The novel’s foreword states that the story “is written for atheist, Wiccan, Satanist, Luciferinian, Pagan, Jewish, Pantheist, Freethinker, ect. type people,” apparently categorising Judaism as some kind of Neopagan belief system.
The game contains a single brief mention of Islam, in the context of the crusades. The novel goes into more detail, and is quite ambiguous: the only Muslim characters are two sexual predators encountered by Kalista in medieval Jerusalem. But while she criticises Islam’s treatment of women, Kalista regards the religion ultimately as a force for good on the grounds that it is opposed to Christianity (again, I stress that quotations are sic throughout):
You see, over the years of my great sleep, a new religion called Islam was started. During that time the Muslims (the Islam people) grew quite fast and eventually took Jerusalem from the Christians. Now the Christians were striking back in what they called the “Crusades” so they could get Jesus’s land back. […] Muslims actually did a lot of help for us, and still do, I support their causes against, I support their causes againsty don’t know it. I don’t like what they did to women…but they were helping Lucifer unknowingly
In demonising one major religion while consciously giving the others a relatively free pass, The Last Resurrection could fairly be accused of religious hatred.

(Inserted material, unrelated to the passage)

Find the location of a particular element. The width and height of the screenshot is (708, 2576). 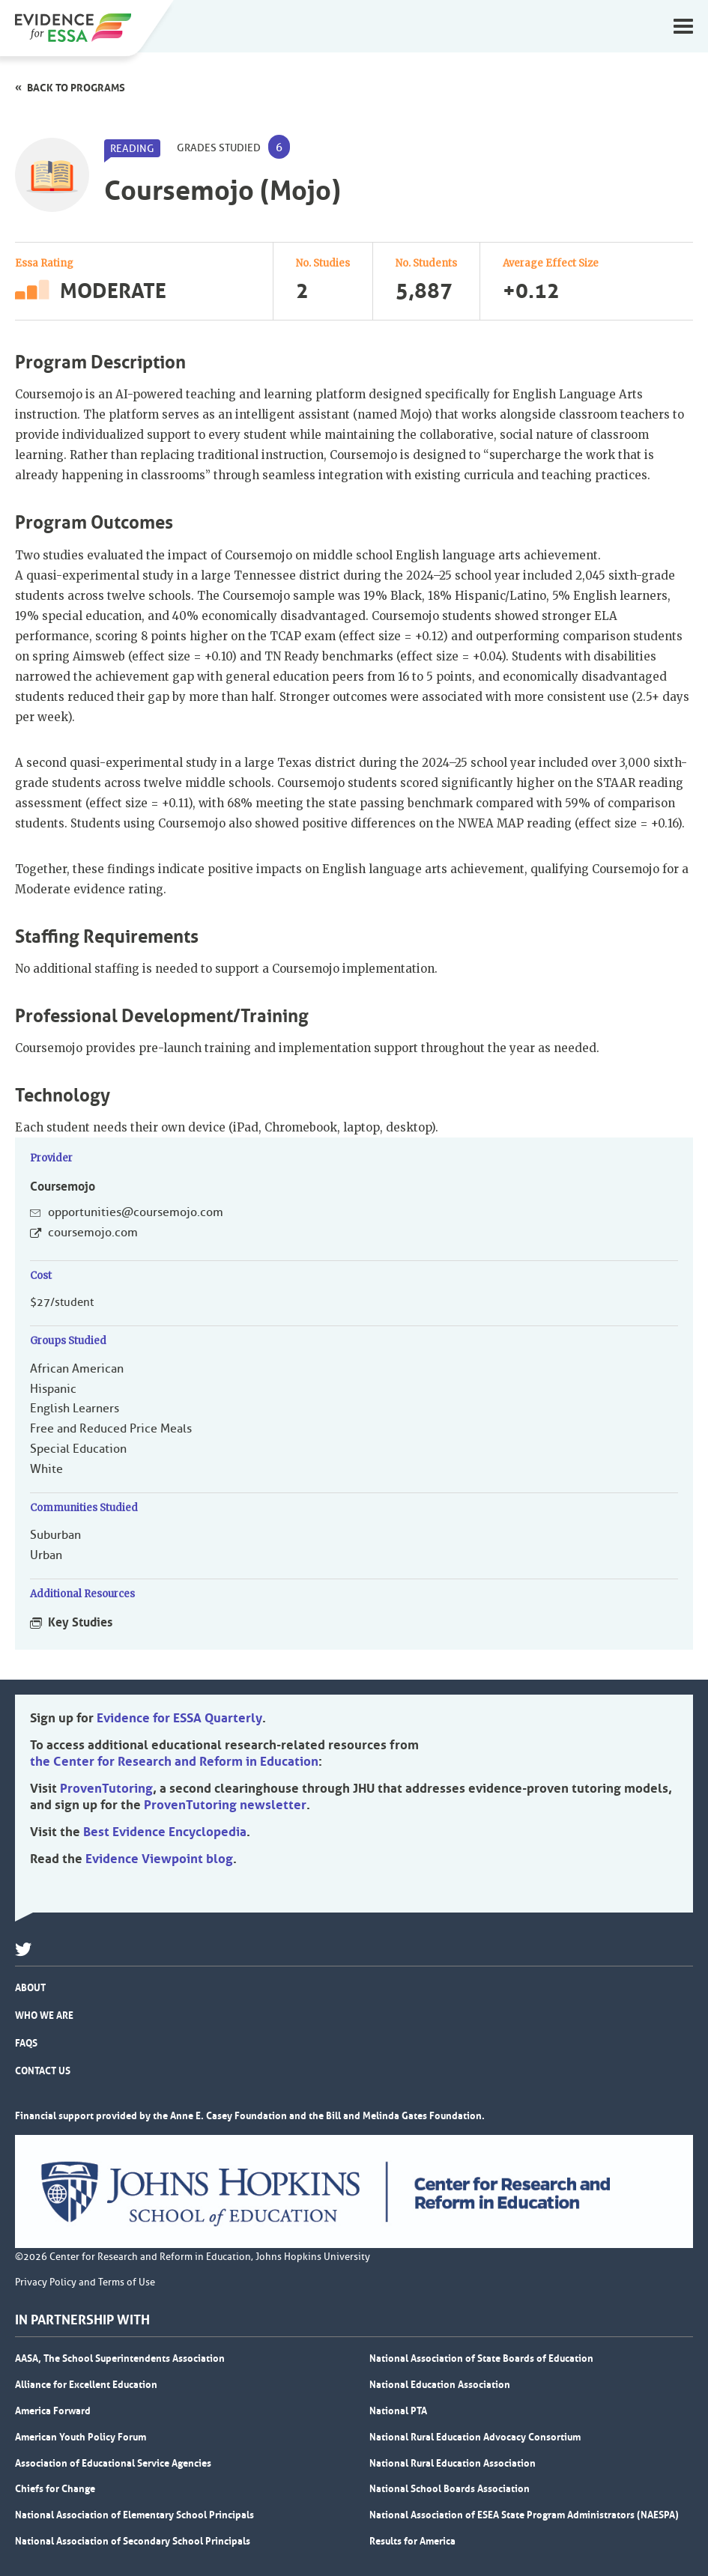 coursemojo.com is located at coordinates (93, 1232).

It bears restating that Hinph’s project has its roots in the “fluffbunny” mindset that was trendy amongst occult-leaning teenagers at the time (for an unsubtle but accurate parody, see this webpage). The fluffbunny scene placed great importance upon the narrative of Pagans being persecuted by Christians, and regarded historical witch-hunts as a communal trauma. The catchphrase “never again the burning times” was popular with young Wiccans of the early 2000s.
In reality, the burning times never went away. While Hinph Gaming was working on The Last Resurrection, Coptic Christians in Egypt were subjected to murders, arson attacks and looting by people who – like our bold heroes Jody, Julie and Kalista – believed Christianity to be an evil faith that had to be stamped out for the good of humanity.
Of course, the simplicity, naivety and crude sensationalism of the game’s anti-Christian message can be contextualised. We should not forget that it was made by a group of Bush-era teenagers; had it been made today, one can readily imagine a few “kill all men” or “die cis scum” slogans being spouted by Kalista and company.
The Last Resurrection is a product of a changing media landscape, in which outsider creators were finding new ways to create platforms – if only small ones – for themselves. It is now easier than ever for people to voice their thoughts, hopes and frustrations; but inevitably, there will be cases where the voice being heard is no more than a series of inarticulate shrieks.